» Requirement
Output each record exactly, excluding pictures.

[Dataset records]
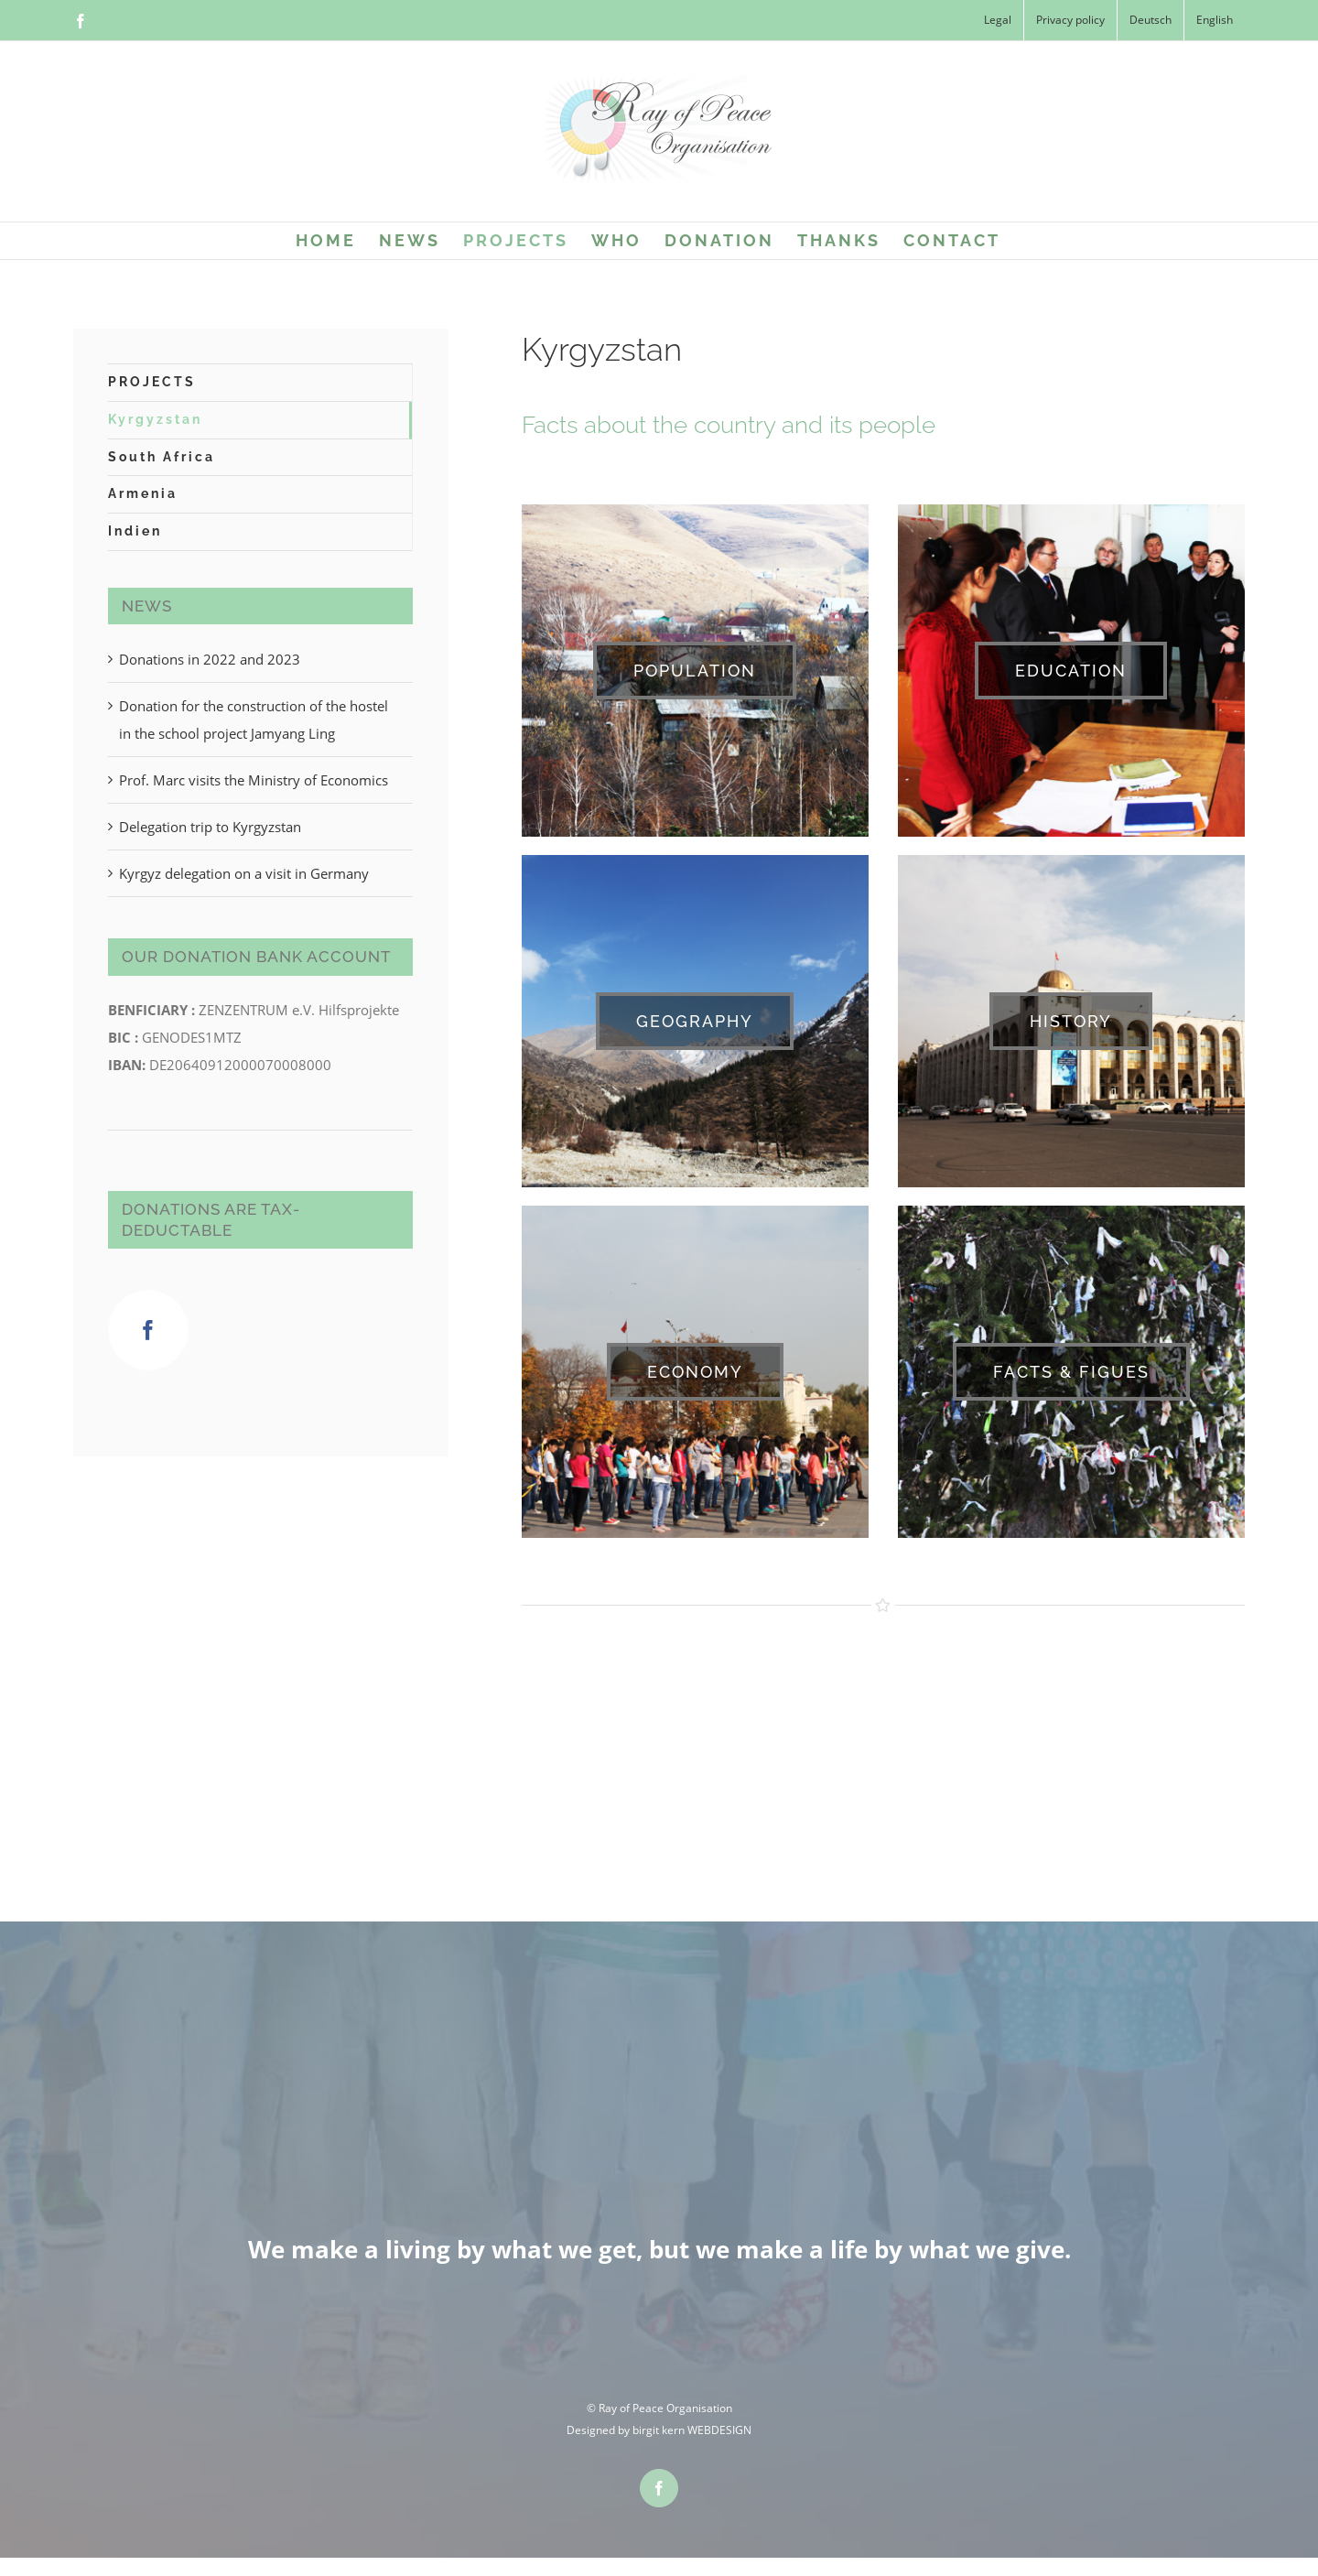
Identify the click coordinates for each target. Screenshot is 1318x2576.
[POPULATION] (694, 670)
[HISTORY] (1070, 1021)
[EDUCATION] (1071, 670)
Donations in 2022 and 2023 (209, 659)
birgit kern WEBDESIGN (691, 2430)
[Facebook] (148, 1330)
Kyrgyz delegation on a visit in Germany (244, 873)
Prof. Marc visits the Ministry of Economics (253, 780)
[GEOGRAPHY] (695, 1021)
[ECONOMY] (695, 1372)
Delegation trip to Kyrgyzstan (210, 826)
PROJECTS (152, 381)
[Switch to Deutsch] (1150, 20)
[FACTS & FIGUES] (1071, 1372)
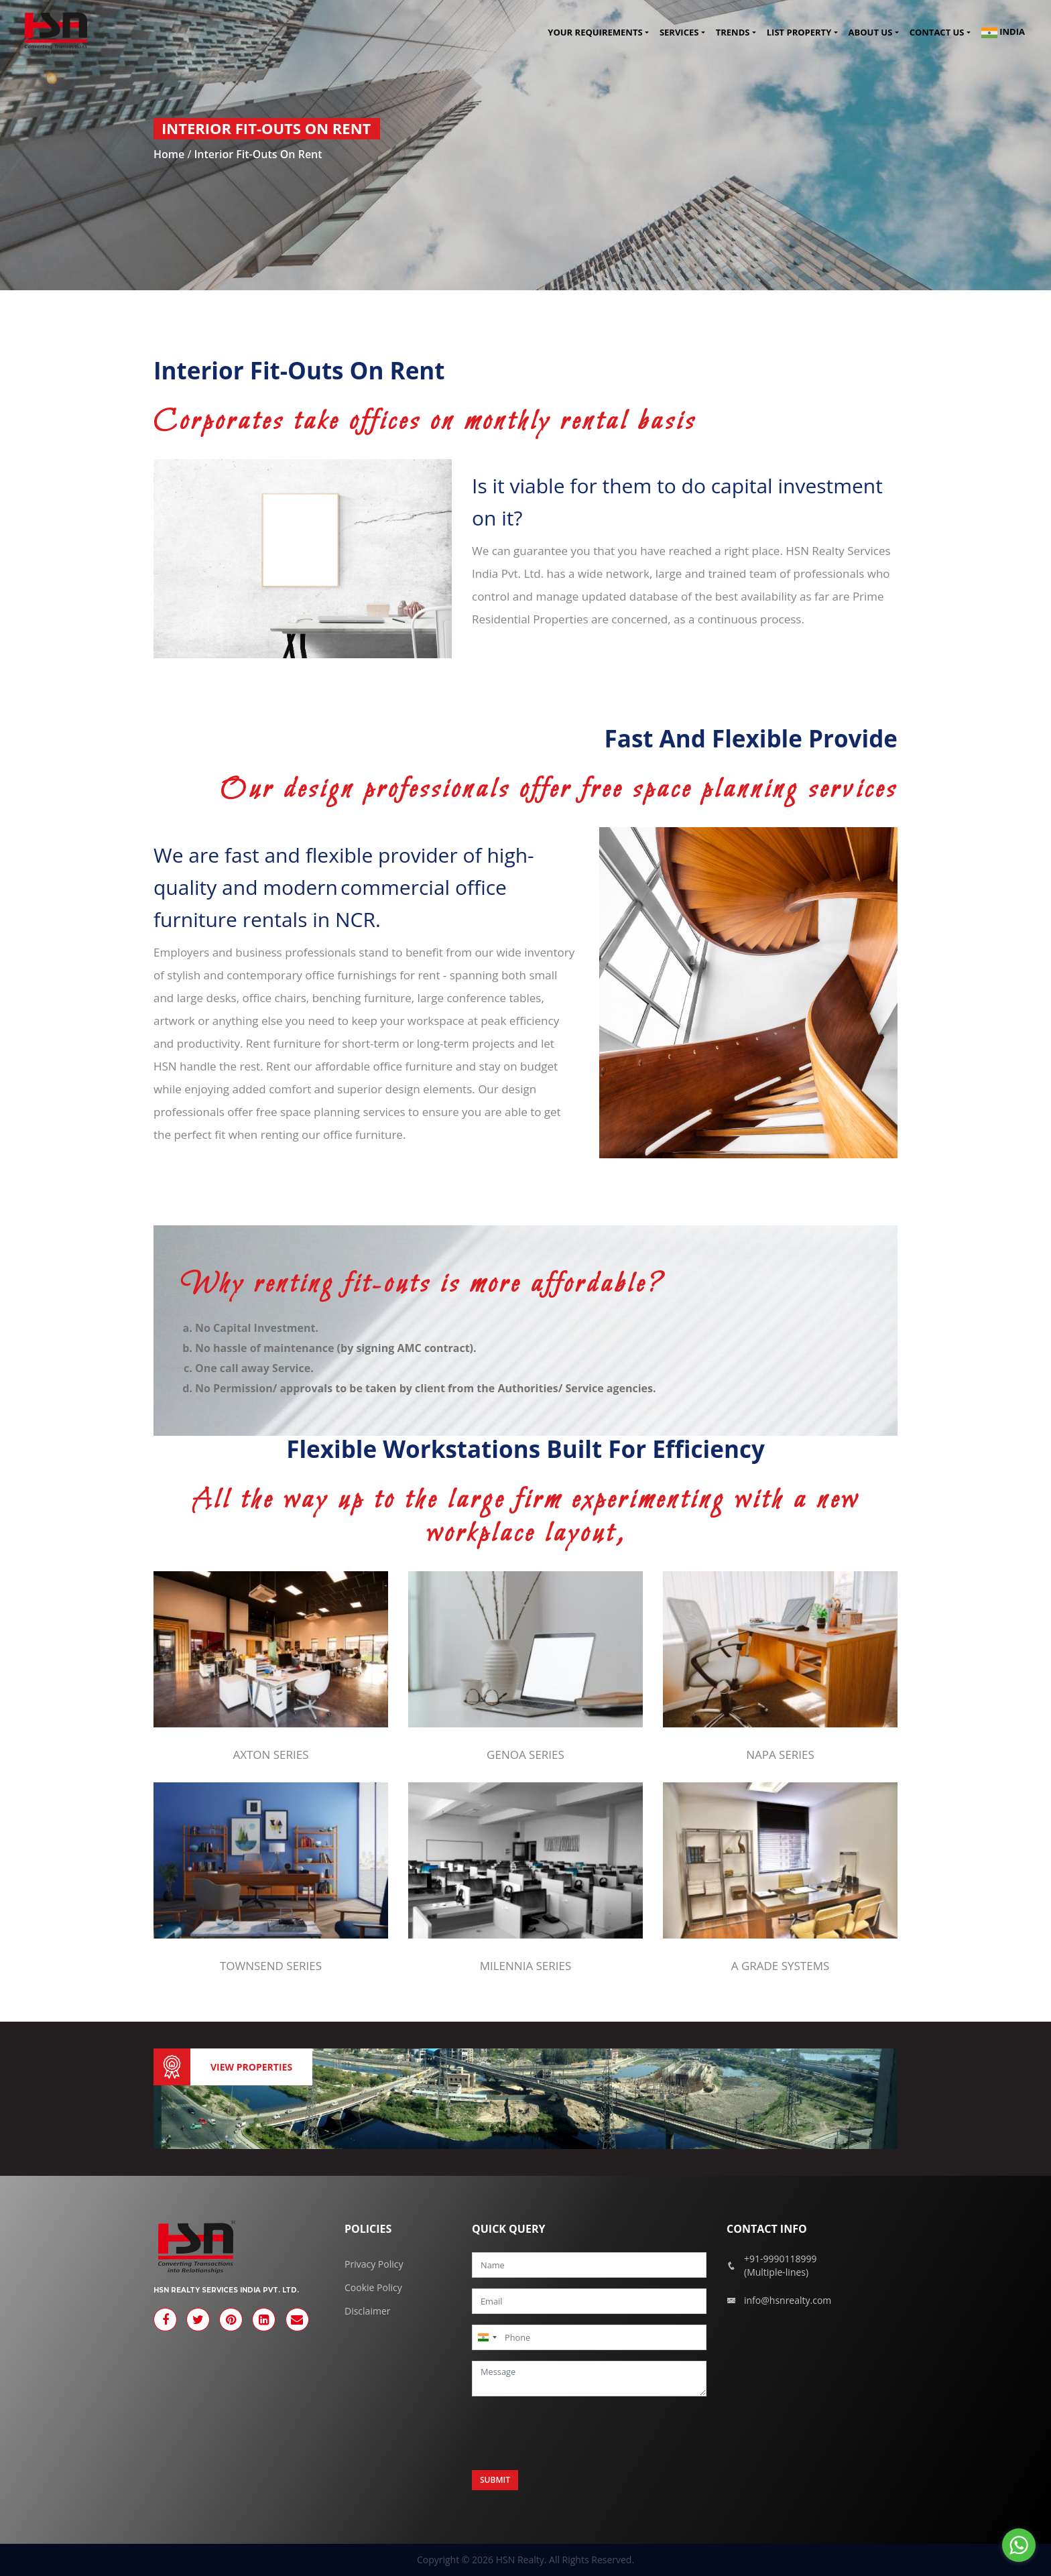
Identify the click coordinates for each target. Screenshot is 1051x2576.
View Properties (251, 2067)
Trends (733, 33)
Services (679, 33)
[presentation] (574, 2433)
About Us (871, 33)
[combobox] (487, 2337)
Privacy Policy (374, 2264)
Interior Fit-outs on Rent (258, 154)
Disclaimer (367, 2311)
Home (168, 154)
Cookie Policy (373, 2287)
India (1003, 33)
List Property (799, 33)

» Exercise response
Identify the click coordinates for each target. Screenshot is 1318x2576.
[POPULATION] (694, 670)
[HISTORY] (1070, 1021)
[EDUCATION] (1071, 670)
Donations in 2022 and 2023 (209, 659)
birgit kern WEBDESIGN (691, 2430)
[Facebook] (148, 1330)
Kyrgyz delegation on a visit in Germany (244, 873)
Prof. Marc visits the Ministry of Economics (253, 780)
[GEOGRAPHY] (695, 1021)
[ECONOMY] (695, 1372)
Delegation trip to Kyrgyzstan (210, 826)
PROJECTS (152, 381)
[Switch to Deutsch] (1150, 20)
[FACTS & FIGUES] (1071, 1372)
Identify the click coordinates for each target. Screenshot is 1051x2576.
View Properties (251, 2067)
Trends (733, 33)
Services (679, 33)
[presentation] (574, 2433)
About Us (871, 33)
[combobox] (487, 2337)
Privacy Policy (374, 2264)
Interior Fit-outs on Rent (258, 154)
Disclaimer (367, 2311)
Home (168, 154)
Cookie Policy (373, 2287)
India (1003, 33)
List Property (799, 33)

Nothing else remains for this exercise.